Exercise prompt
Each line of the records is to be copied verbatim.

Stored data entries
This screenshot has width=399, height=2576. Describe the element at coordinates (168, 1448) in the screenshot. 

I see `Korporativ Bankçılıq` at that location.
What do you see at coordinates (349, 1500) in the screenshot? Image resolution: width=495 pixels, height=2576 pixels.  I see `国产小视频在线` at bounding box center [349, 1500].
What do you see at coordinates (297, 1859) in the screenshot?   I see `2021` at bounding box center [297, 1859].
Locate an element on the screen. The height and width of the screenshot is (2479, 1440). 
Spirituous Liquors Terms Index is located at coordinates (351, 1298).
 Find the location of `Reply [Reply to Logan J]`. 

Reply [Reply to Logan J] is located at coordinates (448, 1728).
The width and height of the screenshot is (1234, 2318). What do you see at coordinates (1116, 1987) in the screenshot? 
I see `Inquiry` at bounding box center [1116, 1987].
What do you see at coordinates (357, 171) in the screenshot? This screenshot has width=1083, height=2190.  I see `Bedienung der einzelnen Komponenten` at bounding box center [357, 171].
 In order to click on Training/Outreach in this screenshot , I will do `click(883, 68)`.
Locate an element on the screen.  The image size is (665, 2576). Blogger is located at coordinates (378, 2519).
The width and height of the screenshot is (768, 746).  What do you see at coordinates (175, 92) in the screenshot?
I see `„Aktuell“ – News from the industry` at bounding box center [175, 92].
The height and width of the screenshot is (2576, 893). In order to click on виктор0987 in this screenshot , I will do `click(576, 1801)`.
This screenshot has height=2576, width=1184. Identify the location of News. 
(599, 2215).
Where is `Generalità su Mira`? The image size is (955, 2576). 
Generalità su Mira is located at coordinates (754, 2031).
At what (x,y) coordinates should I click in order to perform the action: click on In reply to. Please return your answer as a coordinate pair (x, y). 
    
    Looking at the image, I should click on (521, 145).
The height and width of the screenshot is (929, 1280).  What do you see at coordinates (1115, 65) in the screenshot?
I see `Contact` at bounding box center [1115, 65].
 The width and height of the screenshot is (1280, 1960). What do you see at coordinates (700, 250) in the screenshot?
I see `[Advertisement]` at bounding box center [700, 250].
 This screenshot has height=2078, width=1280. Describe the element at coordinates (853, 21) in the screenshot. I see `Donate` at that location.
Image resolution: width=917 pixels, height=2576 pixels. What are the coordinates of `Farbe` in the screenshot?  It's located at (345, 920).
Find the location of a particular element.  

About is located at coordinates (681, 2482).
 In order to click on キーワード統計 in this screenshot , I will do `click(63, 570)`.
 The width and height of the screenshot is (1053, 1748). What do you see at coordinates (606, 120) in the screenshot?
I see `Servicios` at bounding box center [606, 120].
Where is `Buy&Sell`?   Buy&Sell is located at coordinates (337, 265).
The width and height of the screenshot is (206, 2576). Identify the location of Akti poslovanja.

Result of this task
This screenshot has width=399, height=2576. Describe the element at coordinates (168, 1448) in the screenshot. 

I see `Korporativ Bankçılıq` at that location.
What do you see at coordinates (349, 1500) in the screenshot? Image resolution: width=495 pixels, height=2576 pixels.  I see `国产小视频在线` at bounding box center [349, 1500].
What do you see at coordinates (297, 1859) in the screenshot?   I see `2021` at bounding box center [297, 1859].
Locate an element on the screen. The height and width of the screenshot is (2479, 1440). 
Spirituous Liquors Terms Index is located at coordinates (351, 1298).
 Find the location of `Reply [Reply to Logan J]`. 

Reply [Reply to Logan J] is located at coordinates (448, 1728).
The width and height of the screenshot is (1234, 2318). What do you see at coordinates (1116, 1987) in the screenshot? 
I see `Inquiry` at bounding box center [1116, 1987].
What do you see at coordinates (357, 171) in the screenshot? This screenshot has width=1083, height=2190.  I see `Bedienung der einzelnen Komponenten` at bounding box center [357, 171].
 In order to click on Training/Outreach in this screenshot , I will do `click(883, 68)`.
Locate an element on the screen.  The image size is (665, 2576). Blogger is located at coordinates (378, 2519).
The width and height of the screenshot is (768, 746).  What do you see at coordinates (175, 92) in the screenshot?
I see `„Aktuell“ – News from the industry` at bounding box center [175, 92].
The height and width of the screenshot is (2576, 893). In order to click on виктор0987 in this screenshot , I will do `click(576, 1801)`.
This screenshot has height=2576, width=1184. Identify the location of News. 
(599, 2215).
Where is `Generalità su Mira`? The image size is (955, 2576). 
Generalità su Mira is located at coordinates (754, 2031).
At what (x,y) coordinates should I click in order to perform the action: click on In reply to. Please return your answer as a coordinate pair (x, y). 
    
    Looking at the image, I should click on (521, 145).
The height and width of the screenshot is (929, 1280).  What do you see at coordinates (1115, 65) in the screenshot?
I see `Contact` at bounding box center [1115, 65].
 The width and height of the screenshot is (1280, 1960). What do you see at coordinates (700, 250) in the screenshot?
I see `[Advertisement]` at bounding box center [700, 250].
 This screenshot has height=2078, width=1280. Describe the element at coordinates (853, 21) in the screenshot. I see `Donate` at that location.
Image resolution: width=917 pixels, height=2576 pixels. What are the coordinates of `Farbe` in the screenshot?  It's located at (345, 920).
Find the location of a particular element.  

About is located at coordinates (681, 2482).
 In order to click on キーワード統計 in this screenshot , I will do `click(63, 570)`.
 The width and height of the screenshot is (1053, 1748). What do you see at coordinates (606, 120) in the screenshot?
I see `Servicios` at bounding box center [606, 120].
Where is `Buy&Sell`?   Buy&Sell is located at coordinates (337, 265).
The width and height of the screenshot is (206, 2576). Identify the location of Akti poslovanja.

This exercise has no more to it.